Дьявольский вальс, стр. 70

– Она врет, – заявил он. – Подлая сука.

– Она внесла за тебя залог.

– Она была должна мне. Она и сейчас мне должна.

– Забудь об этом, Роберт. И думай о письмах.

– Ага, – отозвался Гэбрей, притопывая ногой. – Все, как вы захотите. Насчет этого я спокоен. У меня в жизни правильная позиция.

24

Когда мы выехали из лабиринта улиц и вновь оказались на дороге в Сан-Педро, Майло включил свой фонарик и стал изучать составленный портрет.

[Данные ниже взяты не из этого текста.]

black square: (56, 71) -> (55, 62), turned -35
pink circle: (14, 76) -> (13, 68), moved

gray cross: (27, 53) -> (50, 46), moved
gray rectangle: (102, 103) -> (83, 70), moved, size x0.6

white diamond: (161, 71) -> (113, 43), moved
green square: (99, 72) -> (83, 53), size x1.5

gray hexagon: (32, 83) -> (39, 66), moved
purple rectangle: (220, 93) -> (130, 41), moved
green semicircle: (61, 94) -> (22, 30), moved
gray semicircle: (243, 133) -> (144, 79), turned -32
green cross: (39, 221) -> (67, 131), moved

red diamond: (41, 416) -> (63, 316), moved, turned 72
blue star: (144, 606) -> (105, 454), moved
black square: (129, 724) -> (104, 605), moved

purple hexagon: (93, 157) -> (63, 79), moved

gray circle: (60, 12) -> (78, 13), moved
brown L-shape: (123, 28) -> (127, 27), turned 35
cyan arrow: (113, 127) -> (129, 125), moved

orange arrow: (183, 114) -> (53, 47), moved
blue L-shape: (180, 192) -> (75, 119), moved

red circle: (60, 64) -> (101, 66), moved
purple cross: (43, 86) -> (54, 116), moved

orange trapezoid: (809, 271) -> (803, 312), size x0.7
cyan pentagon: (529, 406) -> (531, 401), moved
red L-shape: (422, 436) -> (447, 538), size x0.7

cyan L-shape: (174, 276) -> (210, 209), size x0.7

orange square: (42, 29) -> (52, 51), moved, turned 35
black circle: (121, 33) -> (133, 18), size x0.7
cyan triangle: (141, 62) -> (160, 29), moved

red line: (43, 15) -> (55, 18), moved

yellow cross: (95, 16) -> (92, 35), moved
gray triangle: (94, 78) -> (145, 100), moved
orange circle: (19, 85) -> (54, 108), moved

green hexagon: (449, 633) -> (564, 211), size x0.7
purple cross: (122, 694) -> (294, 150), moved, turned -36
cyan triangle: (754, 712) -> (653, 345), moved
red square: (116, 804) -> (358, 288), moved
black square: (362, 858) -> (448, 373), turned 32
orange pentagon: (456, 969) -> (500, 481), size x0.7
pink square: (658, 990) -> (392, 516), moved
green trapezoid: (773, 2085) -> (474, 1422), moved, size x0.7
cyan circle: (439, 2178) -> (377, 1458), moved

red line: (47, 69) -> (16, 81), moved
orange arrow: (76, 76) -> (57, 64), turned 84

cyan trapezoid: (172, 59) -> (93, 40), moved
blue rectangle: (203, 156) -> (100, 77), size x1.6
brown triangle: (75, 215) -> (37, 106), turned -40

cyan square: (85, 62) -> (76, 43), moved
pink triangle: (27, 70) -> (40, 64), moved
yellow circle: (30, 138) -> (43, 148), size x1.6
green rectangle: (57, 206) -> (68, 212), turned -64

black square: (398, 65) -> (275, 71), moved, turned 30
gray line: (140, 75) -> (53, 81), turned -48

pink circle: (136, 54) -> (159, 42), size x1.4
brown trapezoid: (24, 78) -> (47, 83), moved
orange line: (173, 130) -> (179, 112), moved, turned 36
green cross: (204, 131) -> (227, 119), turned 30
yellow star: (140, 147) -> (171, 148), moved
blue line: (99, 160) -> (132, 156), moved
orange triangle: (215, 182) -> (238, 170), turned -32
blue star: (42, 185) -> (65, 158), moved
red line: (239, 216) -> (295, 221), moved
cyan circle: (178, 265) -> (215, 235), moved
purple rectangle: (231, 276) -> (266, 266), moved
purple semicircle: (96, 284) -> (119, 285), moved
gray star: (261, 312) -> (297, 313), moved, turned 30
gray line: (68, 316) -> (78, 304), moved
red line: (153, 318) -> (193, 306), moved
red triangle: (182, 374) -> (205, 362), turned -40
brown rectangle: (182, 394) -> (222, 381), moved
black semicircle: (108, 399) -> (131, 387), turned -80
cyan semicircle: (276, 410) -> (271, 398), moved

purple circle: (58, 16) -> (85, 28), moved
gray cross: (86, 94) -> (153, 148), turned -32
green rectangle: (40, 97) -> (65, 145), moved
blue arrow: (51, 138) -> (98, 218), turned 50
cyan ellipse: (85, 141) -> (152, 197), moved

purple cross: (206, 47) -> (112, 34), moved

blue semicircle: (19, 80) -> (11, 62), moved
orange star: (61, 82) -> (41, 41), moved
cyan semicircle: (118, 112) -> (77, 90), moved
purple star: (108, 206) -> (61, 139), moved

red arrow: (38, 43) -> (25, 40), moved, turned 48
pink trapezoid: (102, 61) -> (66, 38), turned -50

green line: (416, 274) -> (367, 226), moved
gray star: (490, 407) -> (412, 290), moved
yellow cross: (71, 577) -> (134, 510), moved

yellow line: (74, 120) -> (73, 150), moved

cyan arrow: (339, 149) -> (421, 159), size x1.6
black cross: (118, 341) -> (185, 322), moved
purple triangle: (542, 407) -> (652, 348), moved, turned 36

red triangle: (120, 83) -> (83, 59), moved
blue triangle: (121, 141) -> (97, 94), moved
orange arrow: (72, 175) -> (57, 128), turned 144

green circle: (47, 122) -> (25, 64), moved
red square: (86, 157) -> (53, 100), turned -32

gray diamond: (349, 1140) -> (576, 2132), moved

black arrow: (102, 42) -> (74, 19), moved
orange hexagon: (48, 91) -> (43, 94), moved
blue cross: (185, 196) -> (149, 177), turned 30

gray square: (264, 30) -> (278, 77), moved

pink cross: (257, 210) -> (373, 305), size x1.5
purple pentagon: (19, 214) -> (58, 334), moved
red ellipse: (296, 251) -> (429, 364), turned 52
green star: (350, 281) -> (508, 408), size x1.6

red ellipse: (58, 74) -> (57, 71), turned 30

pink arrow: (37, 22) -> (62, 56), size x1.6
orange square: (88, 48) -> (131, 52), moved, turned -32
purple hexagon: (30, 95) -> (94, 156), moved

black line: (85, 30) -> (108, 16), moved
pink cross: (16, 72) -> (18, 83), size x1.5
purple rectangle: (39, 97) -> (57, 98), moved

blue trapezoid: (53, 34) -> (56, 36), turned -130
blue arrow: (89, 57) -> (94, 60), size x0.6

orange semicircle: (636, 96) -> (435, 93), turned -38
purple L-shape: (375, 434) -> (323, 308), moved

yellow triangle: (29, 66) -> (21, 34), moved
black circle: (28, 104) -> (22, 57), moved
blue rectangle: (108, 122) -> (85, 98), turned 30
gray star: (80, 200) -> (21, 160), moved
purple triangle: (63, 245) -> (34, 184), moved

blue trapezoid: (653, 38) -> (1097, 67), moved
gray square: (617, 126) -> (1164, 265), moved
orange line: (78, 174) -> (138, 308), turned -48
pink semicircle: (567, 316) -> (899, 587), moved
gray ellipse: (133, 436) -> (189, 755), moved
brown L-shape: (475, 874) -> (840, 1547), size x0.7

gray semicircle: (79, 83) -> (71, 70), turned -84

– Думаешь, на него можно положиться? – спросил я.

– Не очень. Но если вдруг появится реальный подозреваемый – что маловероятно, – это может помочь.

Я остановился на красный свет и посмотрел на портрет.

– Не слишком характерная внешность.

– Да.

Я наклонился и присмотрелся повнимательнее.

– Похож на Хененгарда, только без усов.

– В самом деле?

– Хененгард моложе, чем тот тип, которого описал Гэбрей, лет тридцати с небольшим, и у него лицо пополнее. Но он тоже плотного телосложения, и прическа похожа на эту. А усы с марта могли отрасти. Даже если не так, они очень слабо видны – их, наверное, трудно разглядеть на расстоянии. И ты сам говорил, что он мог сидеть в тюрьме.

– Гм-м.

Зажегся зеленый свет, и я опять сосредоточился на шоссе.

Майло прыснул.

– Что?

– Просто думаю. Если я когда-нибудь разберусь с Херберт, мои неприятности только начнутся. Вытащил ее дело. Влез на территорию Центрального отделения, предложил защиту Гэбрею, на которую не имею полномочий. Для управления я всего-навсего паршивый маленький чиновник.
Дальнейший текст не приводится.